• **Try it**
Reproduce each line from the records that holds "para".

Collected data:
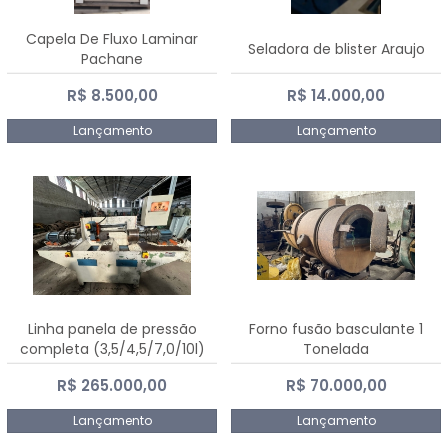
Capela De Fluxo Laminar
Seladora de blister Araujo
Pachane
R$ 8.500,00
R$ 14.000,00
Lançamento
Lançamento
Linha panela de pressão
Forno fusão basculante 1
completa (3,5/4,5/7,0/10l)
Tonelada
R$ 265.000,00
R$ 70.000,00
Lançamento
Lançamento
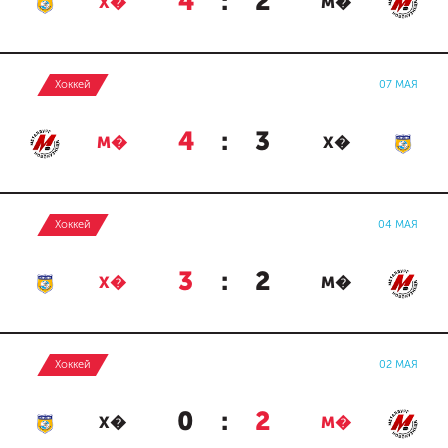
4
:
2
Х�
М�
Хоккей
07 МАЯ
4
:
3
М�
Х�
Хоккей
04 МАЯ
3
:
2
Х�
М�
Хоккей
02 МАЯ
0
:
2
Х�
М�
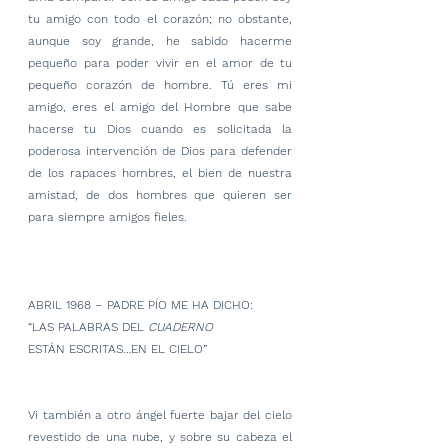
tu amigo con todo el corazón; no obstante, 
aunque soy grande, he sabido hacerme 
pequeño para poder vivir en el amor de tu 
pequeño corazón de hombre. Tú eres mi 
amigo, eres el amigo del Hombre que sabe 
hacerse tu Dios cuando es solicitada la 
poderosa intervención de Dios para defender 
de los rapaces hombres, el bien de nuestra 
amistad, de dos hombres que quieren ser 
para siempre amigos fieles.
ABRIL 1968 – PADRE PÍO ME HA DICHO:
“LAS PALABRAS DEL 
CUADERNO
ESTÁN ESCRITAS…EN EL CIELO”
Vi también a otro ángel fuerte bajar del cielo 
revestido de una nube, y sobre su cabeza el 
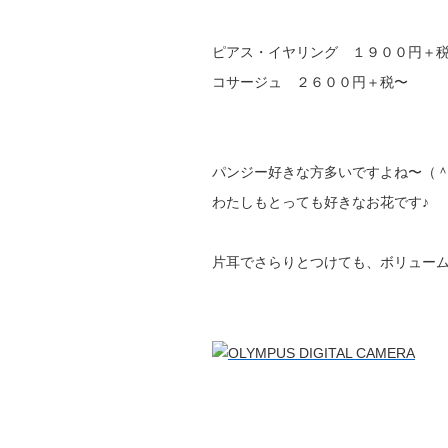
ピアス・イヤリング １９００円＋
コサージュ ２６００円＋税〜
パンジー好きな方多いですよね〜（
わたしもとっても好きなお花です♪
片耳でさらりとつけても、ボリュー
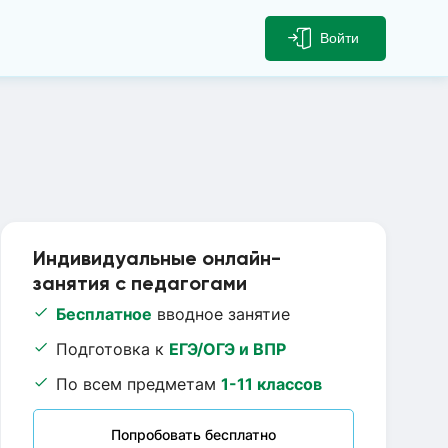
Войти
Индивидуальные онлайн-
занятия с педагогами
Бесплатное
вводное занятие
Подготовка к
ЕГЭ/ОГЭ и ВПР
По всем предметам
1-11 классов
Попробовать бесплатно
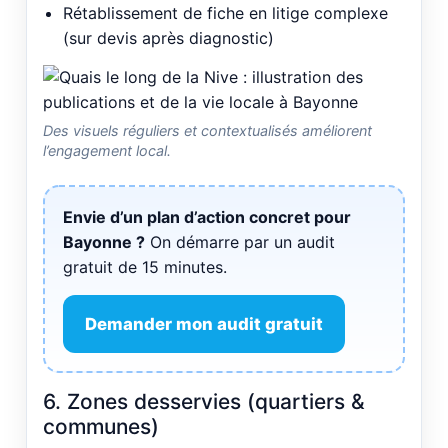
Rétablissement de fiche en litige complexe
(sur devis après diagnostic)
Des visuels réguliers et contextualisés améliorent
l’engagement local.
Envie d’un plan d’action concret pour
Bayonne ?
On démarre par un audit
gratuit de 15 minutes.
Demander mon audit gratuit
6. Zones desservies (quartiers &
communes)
...
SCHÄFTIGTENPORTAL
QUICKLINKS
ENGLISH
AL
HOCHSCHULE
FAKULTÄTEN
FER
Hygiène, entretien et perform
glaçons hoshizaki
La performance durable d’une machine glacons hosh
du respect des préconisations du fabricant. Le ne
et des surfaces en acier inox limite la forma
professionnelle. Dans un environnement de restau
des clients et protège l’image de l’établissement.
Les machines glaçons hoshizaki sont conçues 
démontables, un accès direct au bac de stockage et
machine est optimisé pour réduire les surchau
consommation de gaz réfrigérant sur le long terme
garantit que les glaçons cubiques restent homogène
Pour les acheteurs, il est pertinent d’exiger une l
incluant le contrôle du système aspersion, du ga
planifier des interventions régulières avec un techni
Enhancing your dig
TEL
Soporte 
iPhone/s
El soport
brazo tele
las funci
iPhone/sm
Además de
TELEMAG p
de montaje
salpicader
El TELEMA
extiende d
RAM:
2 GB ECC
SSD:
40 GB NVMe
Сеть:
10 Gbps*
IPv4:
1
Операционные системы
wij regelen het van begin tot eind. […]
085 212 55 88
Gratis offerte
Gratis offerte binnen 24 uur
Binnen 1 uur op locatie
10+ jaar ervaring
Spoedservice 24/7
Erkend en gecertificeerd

• **Result of the exercise**
pequeño para poder vivir en el amor de tu 
poderosa intervención de Dios para defender 
para siempre amigos fieles.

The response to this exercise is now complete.